Economically, countries like the United States, Japan, South Korea and Western Europe which have made significantly high FDIs in China should re-locate their companies and industries  from China to South East Asia and India.

In the military field, since China's aggression in South China Sea is predominantly naval and maritime based, the first priority is for Joint Naval Patrols of the type of US Navy FONOPs in South China Sea by Navies of all Major Powers and ASEAN Navies.
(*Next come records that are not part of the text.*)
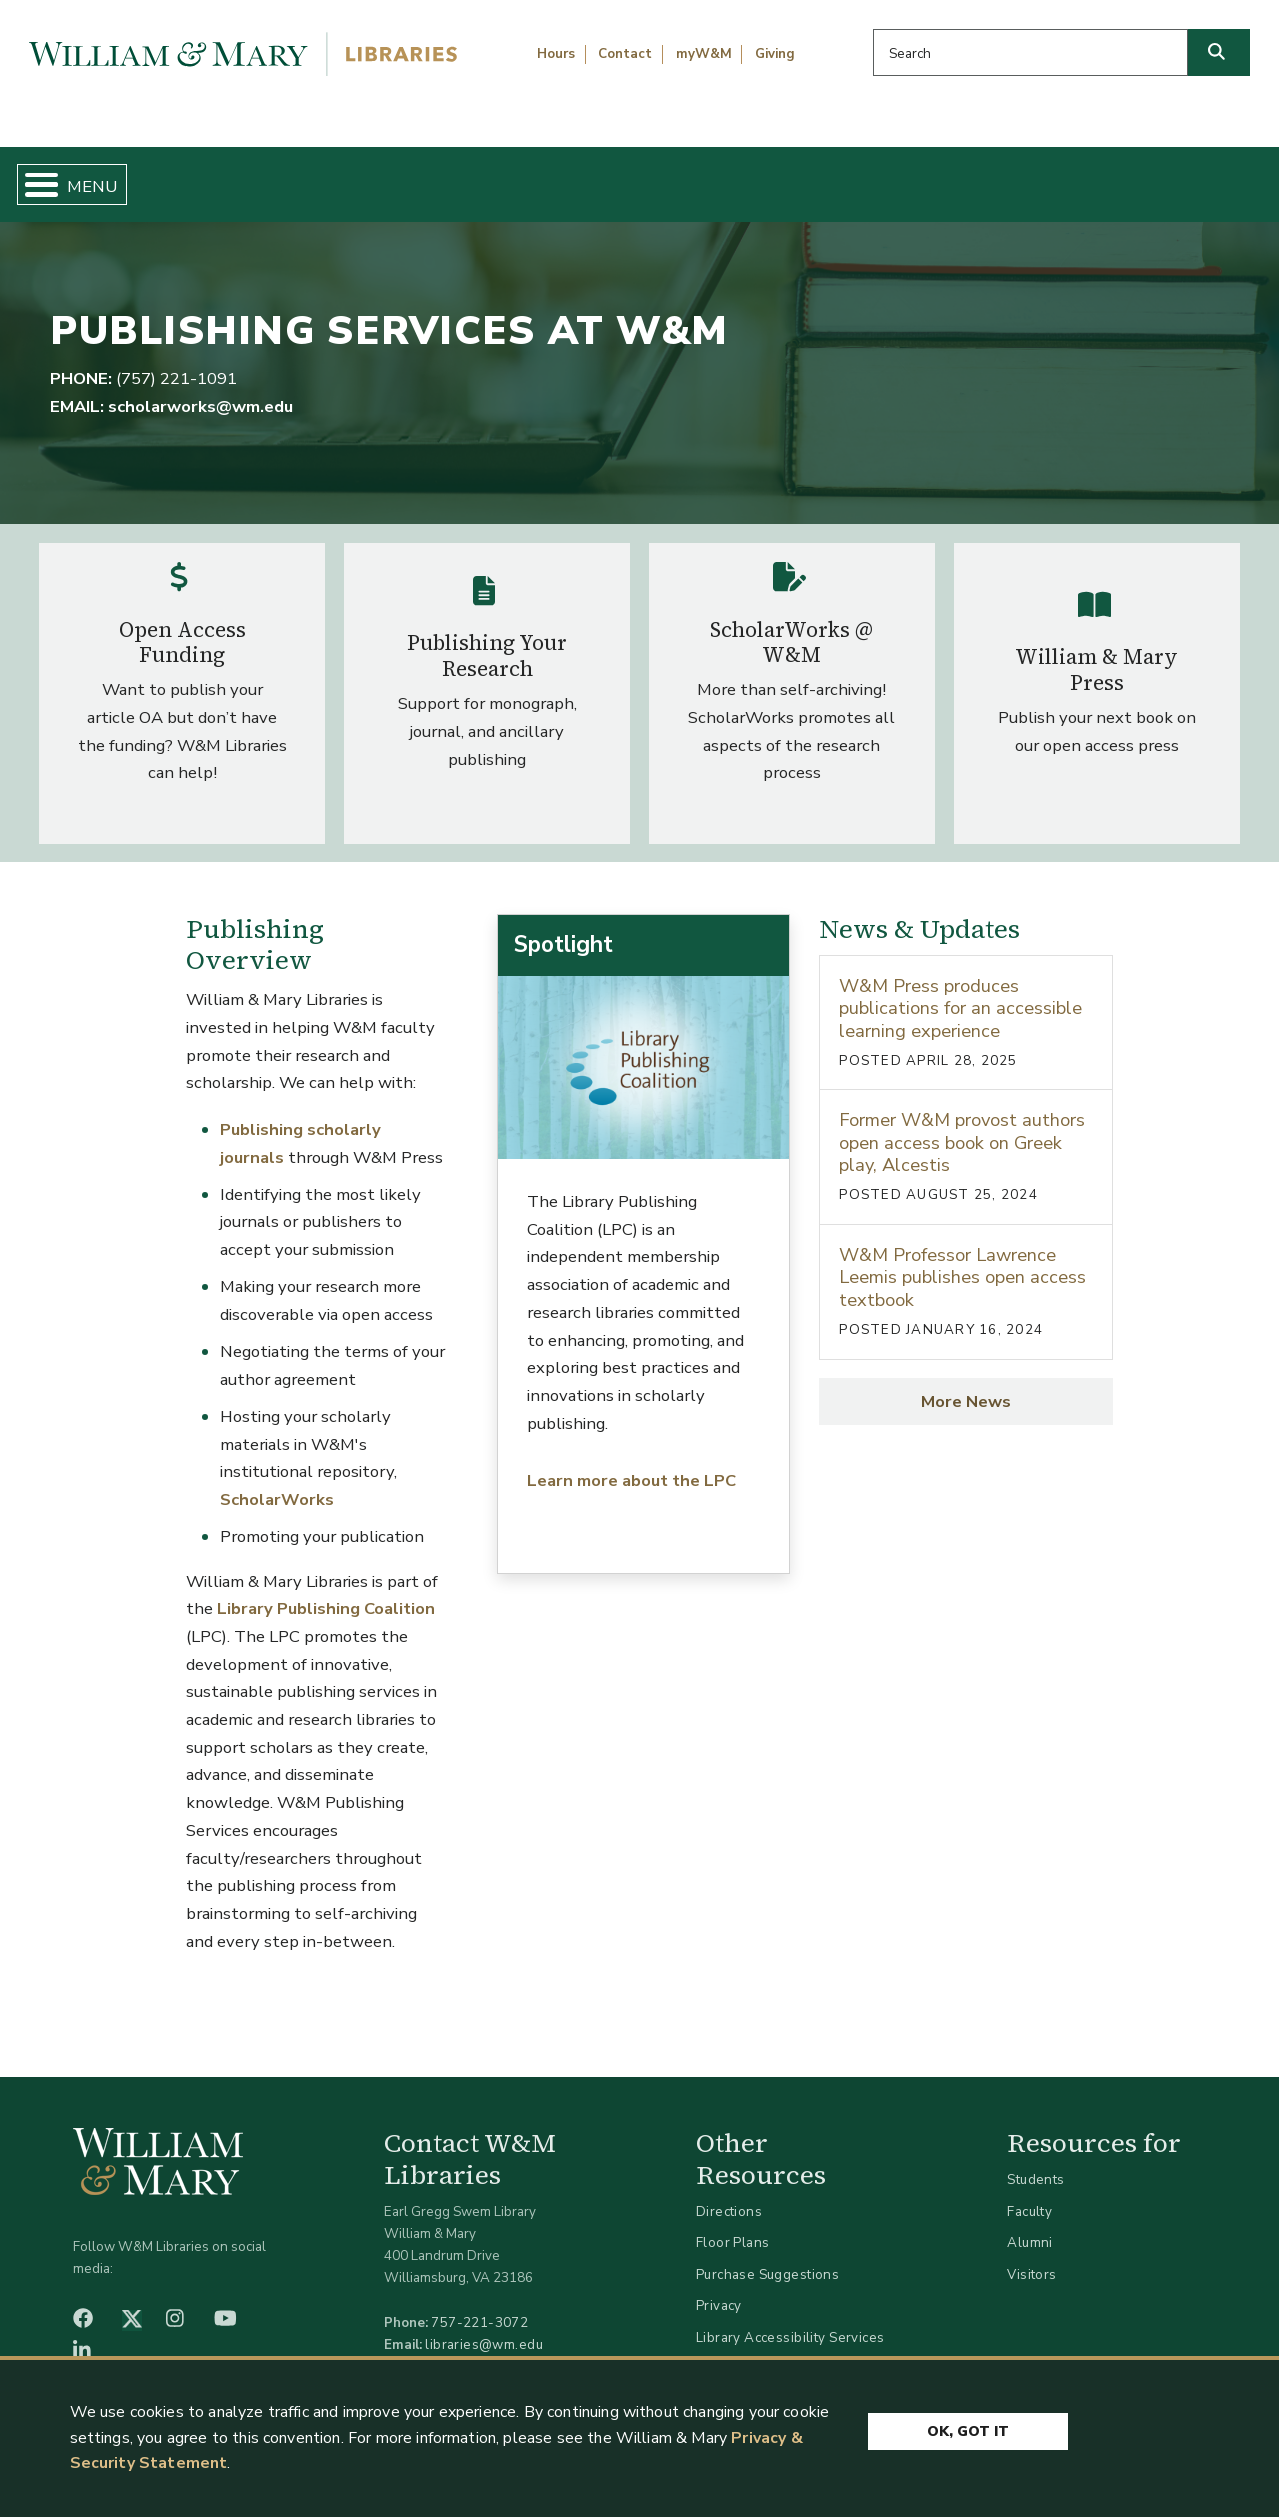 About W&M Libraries (976, 176)
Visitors (1031, 2257)
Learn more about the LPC (631, 1464)
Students (1035, 2163)
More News (966, 1384)
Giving (775, 54)
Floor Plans (733, 2226)
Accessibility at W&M (764, 2352)
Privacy (719, 2289)
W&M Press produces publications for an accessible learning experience (960, 991)
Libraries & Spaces (728, 176)
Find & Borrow (263, 176)
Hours (556, 54)
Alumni (1030, 2226)
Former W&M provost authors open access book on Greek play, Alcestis (962, 1126)
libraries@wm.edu (484, 2327)
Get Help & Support (488, 176)
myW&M (704, 54)
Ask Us (1178, 176)
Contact (625, 54)
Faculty (1029, 2194)
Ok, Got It (968, 2429)
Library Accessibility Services (790, 2320)
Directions (729, 2194)
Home (96, 176)
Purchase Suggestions (767, 2257)
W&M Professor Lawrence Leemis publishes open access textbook (962, 1260)
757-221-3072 (479, 2305)
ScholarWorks (277, 1482) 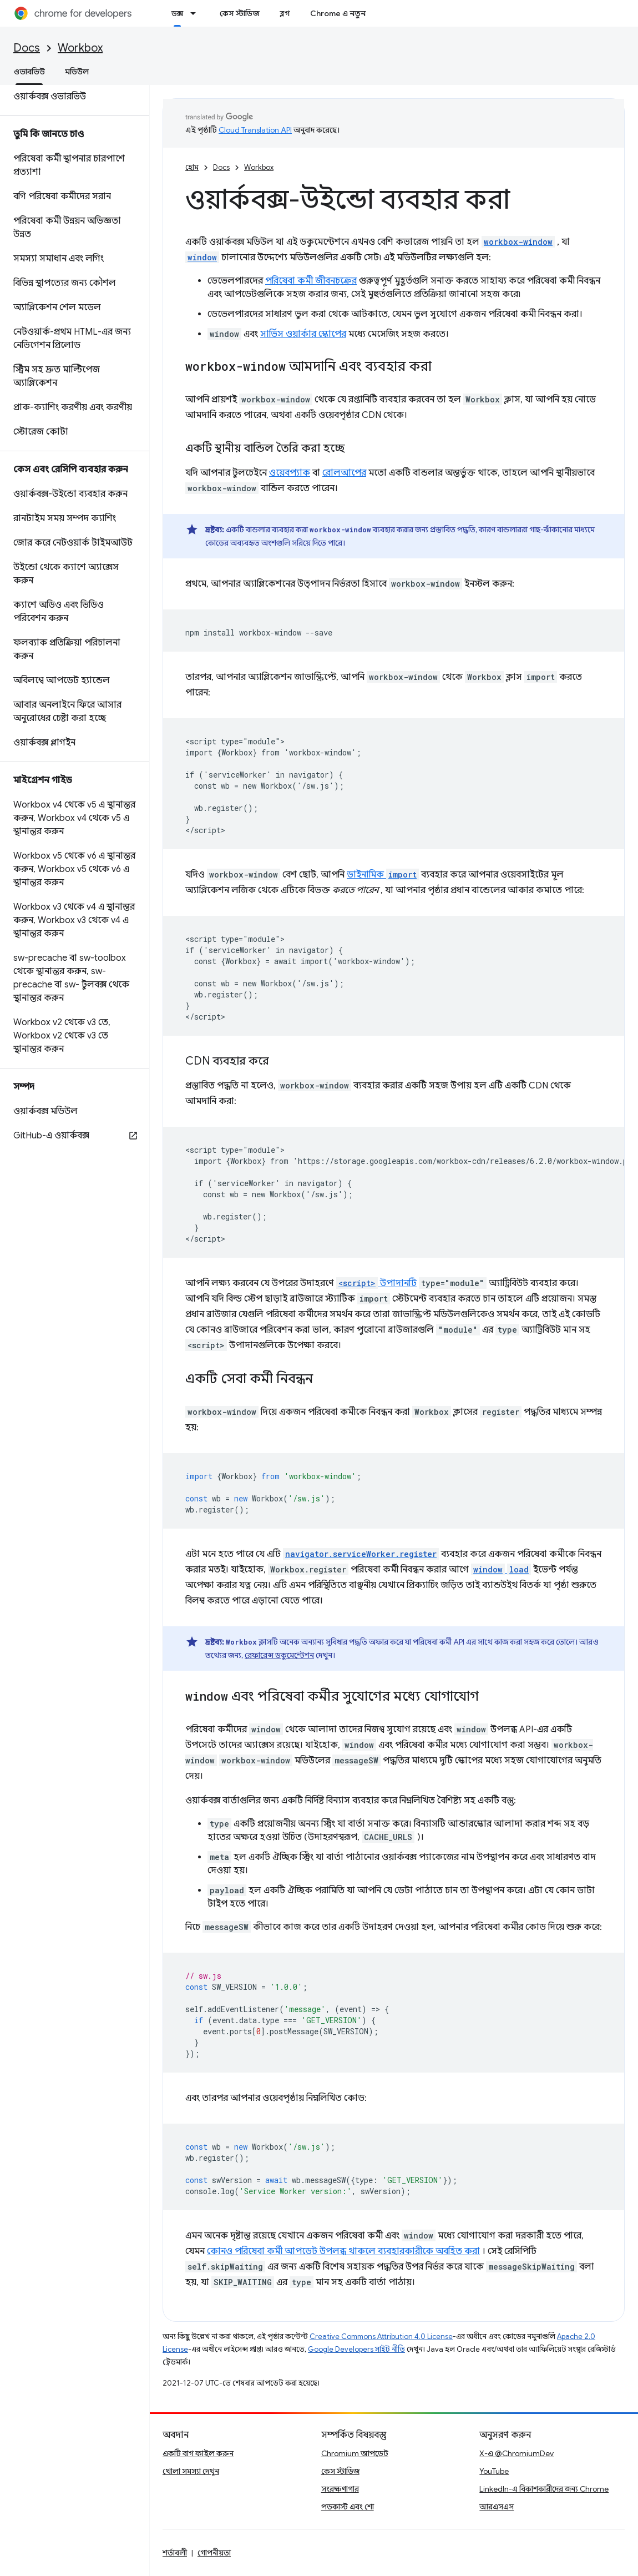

In the military field, since the next provocative step by China would be to declare a China-ADIZ over the South China Sea, a declaration of intent by Major Powers that in that eventuality they would be forced to military intervention to lift the China-ADIZ needs urgent declaration.

China is on a Hitlerian path that Hitler adopted in the run-up to Second World War with Nazi military formations on a wild aggressive rampage al over Central Europe without checkmating by the leading Powers of the day

 Do the Major Powers of the 21st Century wish to repeat 20th Century history of  permissiveness against a 'Revisionist Power' and not checkmating China in a Hitlerian-mould  on a wild rampage of aggression from the Western Pacific to icy-heights of India's borders with China Occupied Tibet?

South China Sea is only a symptomatic eruption of the larger disease that afflicts 21st Century China today----domination of the Indo Pacific Region as part of its expansive 'Great China Dream'.